The role of calibration in a decoupled world
Heikki Laurila, Product Marketing Manager, Beamex
Beamex recently had an interesting opportunity knock on our door. A US-based customer was shopping around for calibrators and decided to choose us. As many of you know, I take immense pride in the technical quality of our calibrators and the ecosystem we have built around them. Initially, I assumed this was the primary factor behind their decision. But, as my colleague Jan-Henrik Svensson later explained, that was not the only reason.
In addition to their considerations, the customer emphasised the importance of ensuring that our calibrators were not sourced from China before finalising their decision. While it’s true that many products contain Chinese components, the key distinction here was that the Beamex calibrator proudly carried a “Made in Finland” label. Remarkably, our US-based competitor’s calibrator was manufactured in China, resulting in its exclusion. Given the customer’s connection to the defence sector or “critical infra,” the geographical origin of manufacturing became a significant factor.

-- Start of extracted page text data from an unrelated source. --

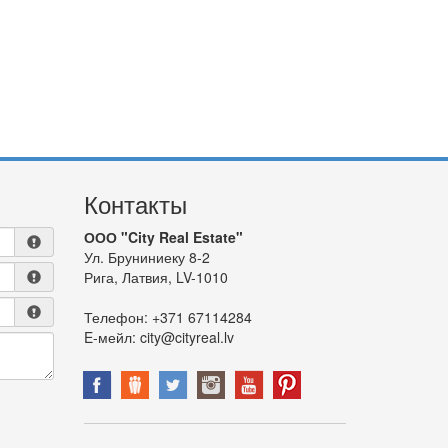
Контакты
ООО "City Real Estate"
Ул. Бруниниеку 8-2
Рига, Латвия, LV-1010
Телефон:
+371 67114284
E-мейл:
city@cityreal.lv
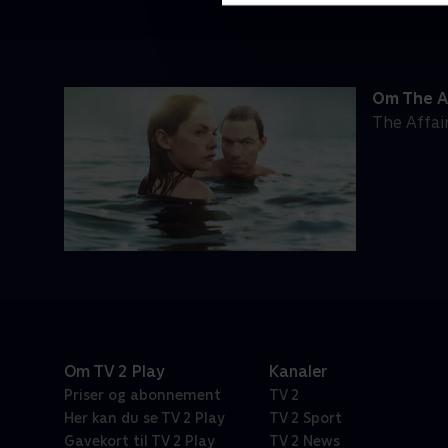
Om The A
The Affai
Om TV 2 Play
Kanaler
Priser og abonnement
TV 2
Her kan du se TV 2 Play
TV 2 Sport
Gavekort til TV 2 Play
TV 2 News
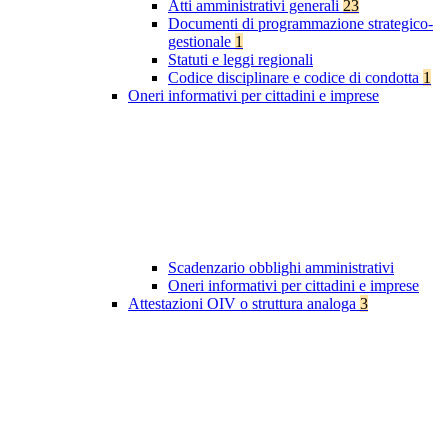
Atti amministrativi generali
23
Documenti di programmazione strategico-
gestionale
1
Statuti e leggi regionali
Codice disciplinare e codice di condotta
1
Oneri informativi per cittadini e imprese
Scadenzario obblighi amministrativi
Oneri informativi per cittadini e imprese
Attestazioni OIV o struttura analoga
3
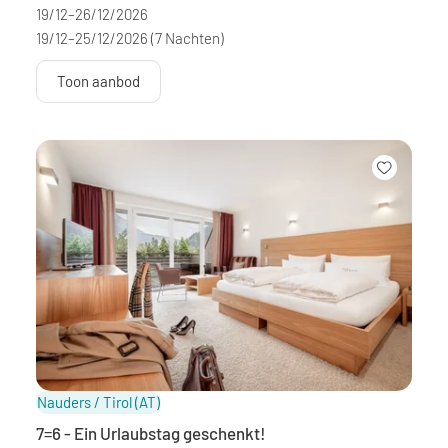
19/12–26/12/2026
19/12–25/12/2026
(7 Nachten)
Toon aanbod
Nauders / Tirol
(AT)
7=6 - Ein Urlaubstag geschenkt!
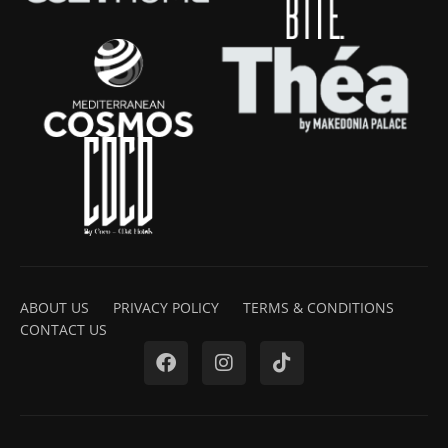
ABOUT US
PRIVACY POLICY
TERMS & CONDITIONS
CONTACT US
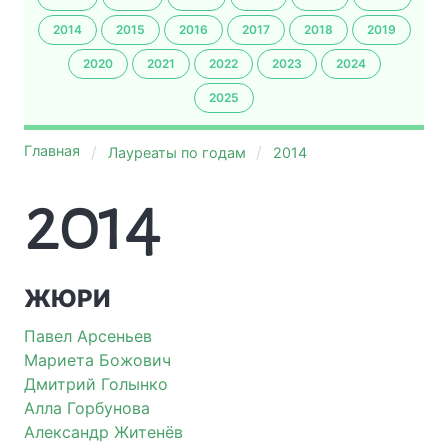
2014
2015
2016
2017
2018
2019
2020
2021
2022
2023
2024
2025
Главная
Лауреаты по годам
2014
2014
ЖЮРИ
Павел Арсеньев
Мариета Божович
Дмитрий Голынко
Алла Горбунова
Александр Житенёв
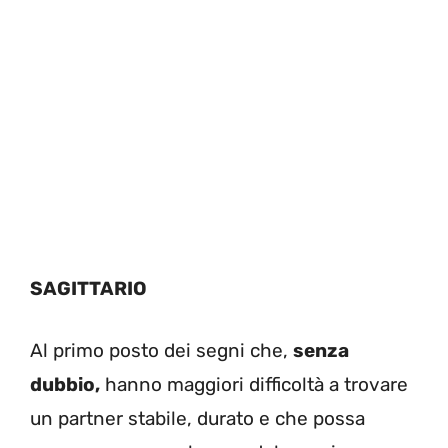
SAGITTARIO
Al primo posto dei segni che,
senza
dubbio,
hanno maggiori difficoltà a trovare
un partner stabile, durato e che possa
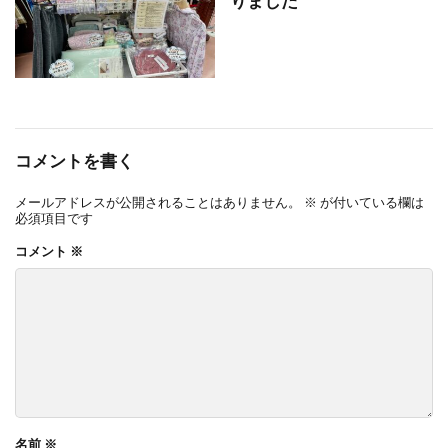
りました
コメントを書く
メールアドレスが公開されることはありません。
※
が付いている欄は
必須項目です
コメント
※
名前
※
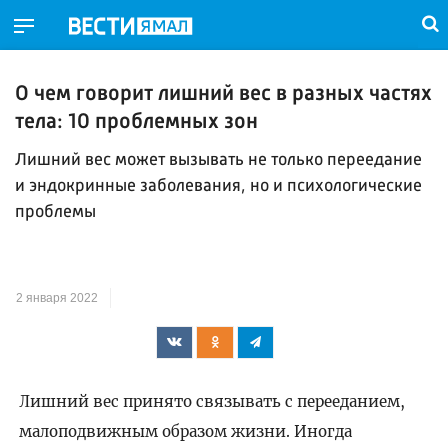
О чем говорит лишний вес в разных частях
тела: 10 проблемных зон
Лишний вес может вызывать не только переедание
и эндокринные заболевания, но и психологические
проблемы
2 января 2022
Лишний вес принято связывать с перееданием,
малоподвижным образом жизни. Иногда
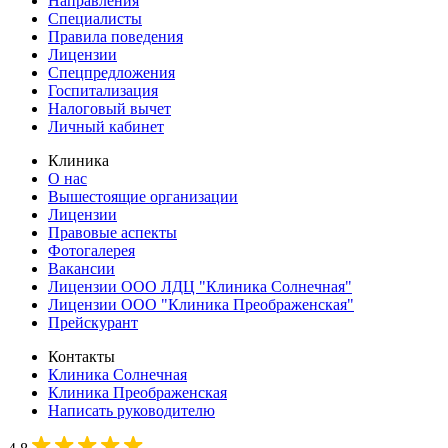
Направления
Специалисты
Правила поведения
Лицензии
Спецпредложения
Госпитализация
Налоговый вычет
Личный кабинет
Клиника
О нас
Вышестоящие организации
Лицензии
Правовые аспекты
Фотогалерея
Вакансии
Лицензии ООО ЛДЦ "Клиника Солнечная"
Лицензии ООО "Клиника Преображенская"
Прейскурант
Контакты
Клиника Солнечная
Клиника Преображенская
Написать руководителю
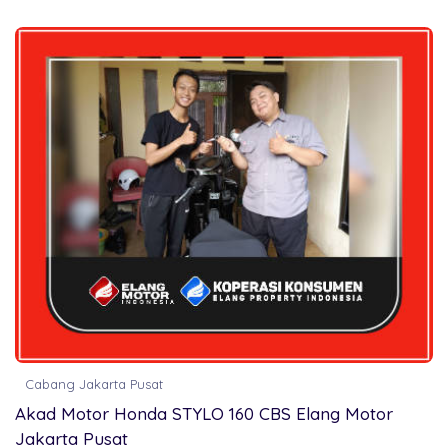
Cabang Jakarta Pusat
Akad Motor Honda STYLO 160 CBS Elang Motor
Jakarta Pusat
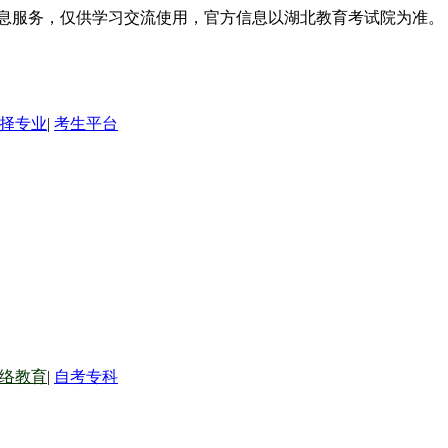
信息服务，仅供学习交流使用，官方信息以湖北教育考试院为准。
择专业
|
考生平台
络教育
|
自考专科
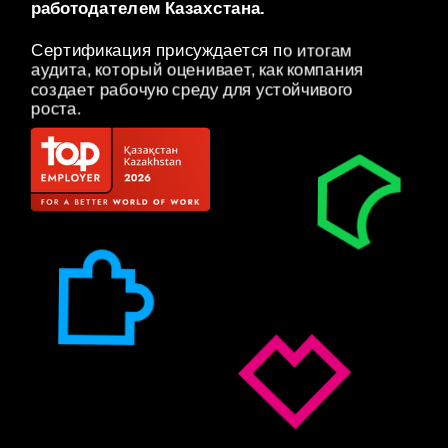
работодателем Казахстана. 
Сертификация присуждается по итогам 
аудита, который оценивает, как компания 
создает рабочую среду для устойчивого 
роста.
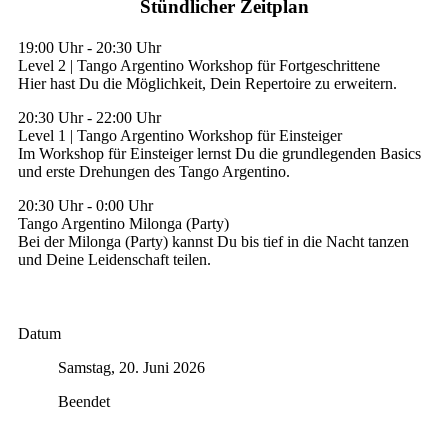
Stündlicher Zeitplan
19:00 Uhr
-
20:30 Uhr
Level 2 | Tango Argentino Workshop für Fortgeschrittene
Hier hast Du die Möglichkeit, Dein Repertoire zu erweitern.
20:30 Uhr
-
22:00 Uhr
Level 1 | Tango Argentino Workshop für Einsteiger
Im Workshop für Einsteiger lernst Du die grundlegenden Basics
und erste Drehungen des Tango Argentino.
20:30 Uhr
-
0:00 Uhr
Tango Argentino Milonga (Party)
Bei der Milonga (Party) kannst Du bis tief in die Nacht tanzen
und Deine Leidenschaft teilen.
Datum
Samstag, 20. Juni 2026
Beendet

Only after they were satisfied did they choose Beamex over other calibration providers across the globe. This decision clearly indicated to me that the economic decoupling between the United States and China is intensifying.
Our CEO Jan-Henrik has identified several indicators to support this emerging trend, and I urge you to read his blog to understand how and why this is happening. What I found more fascinating was the role calibration could play in the evolving backdrop of decoupling. Here are a few ways in which I see it working out.
1. Calibration could make it easier for manufacturers to work under multiple regulatory regimes.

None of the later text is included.